Researchers at Turku PET Centre, Finland, presented a study that showed machine learning can outperform humans in successfully predicting death or heart attack. At the International Conference on Nuclear Cardiology and Cardiac CT (ICNC) in Lisbon, Portugal, Dr. Luis Eduardo Juarez-Orozco, the study author, advised caution in using machine learning algorithms in place of doctors but pointed out that the results of the study show advances far ahead of current medical practice.

The study analyzed six years’ of health data for 950 patients who reported chest pain and underwent the PET Centre’s standard protocol to detect coronary artery disease. During those six years, 24 people had heart attacks and 49 died from any cause.
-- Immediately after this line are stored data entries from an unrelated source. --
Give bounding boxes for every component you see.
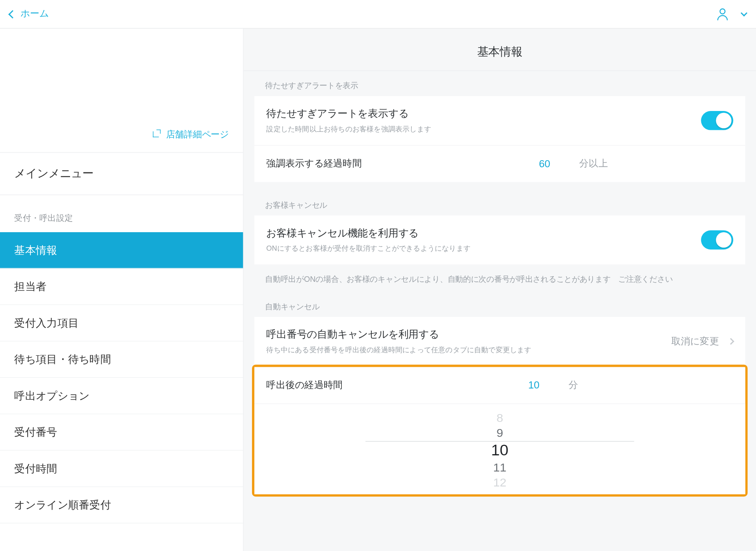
alert-toggle-title: 待たせすぎアラートを表示する bbox=[266, 107, 701, 120]
sidebar-item-basic-info[interactable]: 基本情報 bbox=[0, 232, 243, 269]
customer-cancel-toggle[interactable] bbox=[701, 230, 733, 250]
back-home-button[interactable]: ホーム bbox=[9, 8, 49, 20]
sidebar-item-reception-number[interactable]: 受付番号 bbox=[0, 414, 243, 451]
picker-option[interactable]: 12 bbox=[493, 476, 506, 490]
sidebar: 店舗詳細ページ メインメニュー 受付・呼出設定 基本情報 担当者 受付入力項目 … bbox=[0, 29, 244, 551]
elapsed-time-unit: 分 bbox=[569, 379, 578, 392]
alert-section-header: 待たせすぎアラートを表示 bbox=[244, 71, 756, 96]
picker-option[interactable]: 9 bbox=[497, 426, 503, 440]
picker-option[interactable]: 8 bbox=[497, 411, 503, 425]
auto-cancel-title: 呼出番号の自動キャンセルを利用する bbox=[266, 328, 671, 342]
alert-toggle[interactable] bbox=[701, 111, 733, 130]
auto-cancel-header: 自動キャンセル bbox=[244, 288, 756, 317]
sidebar-item-call-options[interactable]: 呼出オプション bbox=[0, 378, 243, 414]
time-picker[interactable]: 8 9 10 11 12 bbox=[254, 404, 745, 494]
customer-cancel-card: お客様キャンセル機能を利用する ONにするとお客様が受付を取消すことができるよう… bbox=[254, 215, 745, 264]
elapsed-time-value[interactable]: 10 bbox=[517, 379, 550, 391]
content: 基本情報 待たせすぎアラートを表示 待たせすぎアラートを表示する 設定した時間以… bbox=[244, 29, 756, 551]
chevron-left-icon bbox=[8, 10, 17, 18]
auto-cancel-sub: 待ち中にある受付番号を呼出後の経過時間によって任意のタブに自動で変更します bbox=[266, 345, 671, 355]
store-detail-link[interactable]: 店舗詳細ページ bbox=[0, 122, 243, 153]
cancel-toggle-sub: ONにするとお客様が受付を取消すことができるようになります bbox=[266, 244, 701, 254]
picker-option[interactable]: 11 bbox=[493, 461, 506, 475]
chevron-right-icon bbox=[728, 338, 734, 345]
chevron-down-icon[interactable] bbox=[741, 9, 747, 16]
alert-time-value[interactable]: 60 bbox=[528, 158, 561, 170]
external-link-icon bbox=[153, 130, 160, 137]
page-title: 基本情報 bbox=[244, 29, 756, 71]
profile-icon[interactable] bbox=[717, 7, 728, 20]
sidebar-main-menu[interactable]: メインメニュー bbox=[0, 153, 243, 195]
sidebar-item-reception-time[interactable]: 受付時間 bbox=[0, 451, 243, 487]
cancel-toggle-title: お客様キャンセル機能を利用する bbox=[266, 226, 701, 240]
highlighted-region: 呼出後の経過時間 10 分 8 9 10 11 bbox=[252, 365, 748, 497]
sidebar-item-reception-fields[interactable]: 受付入力項目 bbox=[0, 305, 243, 342]
elapsed-time-label: 呼出後の経過時間 bbox=[266, 379, 343, 392]
sidebar-item-online-queue[interactable]: オンライン順番受付 bbox=[0, 487, 243, 523]
svg-point-0 bbox=[720, 9, 725, 14]
alert-toggle-sub: 設定した時間以上お待ちのお客様を強調表示します bbox=[266, 124, 701, 134]
sidebar-item-wait-items[interactable]: 待ち項目・待ち時間 bbox=[0, 341, 243, 378]
alert-time-unit: 分以上 bbox=[579, 157, 608, 170]
alert-time-label: 強調表示する経過時間 bbox=[266, 157, 362, 170]
topbar: ホーム bbox=[0, 0, 756, 29]
home-label: ホーム bbox=[20, 8, 49, 20]
sidebar-section-label: 受付・呼出設定 bbox=[0, 195, 243, 232]
cancel-section-header: お客様キャンセル bbox=[244, 182, 756, 216]
picker-option-selected[interactable]: 10 bbox=[491, 441, 508, 460]
auto-cancel-mode-select[interactable]: 取消に変更 bbox=[671, 335, 734, 348]
cancel-note: 自動呼出がONの場合、お客様のキャンセルにより、自動的に次の番号が呼出されること… bbox=[244, 264, 756, 288]
auto-cancel-card: 呼出番号の自動キャンセルを利用する 待ち中にある受付番号を呼出後の経過時間によっ… bbox=[254, 317, 745, 366]
alert-card: 待たせすぎアラートを表示する 設定した時間以上お待ちのお客様を強調表示します 強… bbox=[254, 96, 745, 182]
sidebar-item-staff[interactable]: 担当者 bbox=[0, 268, 243, 305]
Doctors typically use ten clinical variables to make treatment decisions. For this study, the research team gathered 75 variables from CT and PET scans along with the usual ten clinical variables, and then provided them to LogitBoost, a machine learning algorithm. LogitBoost repeatedly analyzed the data seeking the patterns that had the best success at predicting a heart attack or death. The conventional ten variables alone had unspecified “modest” results, according to Juarez-Orozco. With the additional CT and PET scan variables, the algorithm was more than 90% accurate.

Juarez-Orozco summarized the study results saying that while doctors collect a large amount of information about patients, machine learning that integrates that traditional information with additional data points can significantly improve individual risk prediction. Incorporating data from both sources results in personalized medical treatment with improved chances for positive patient outcomes.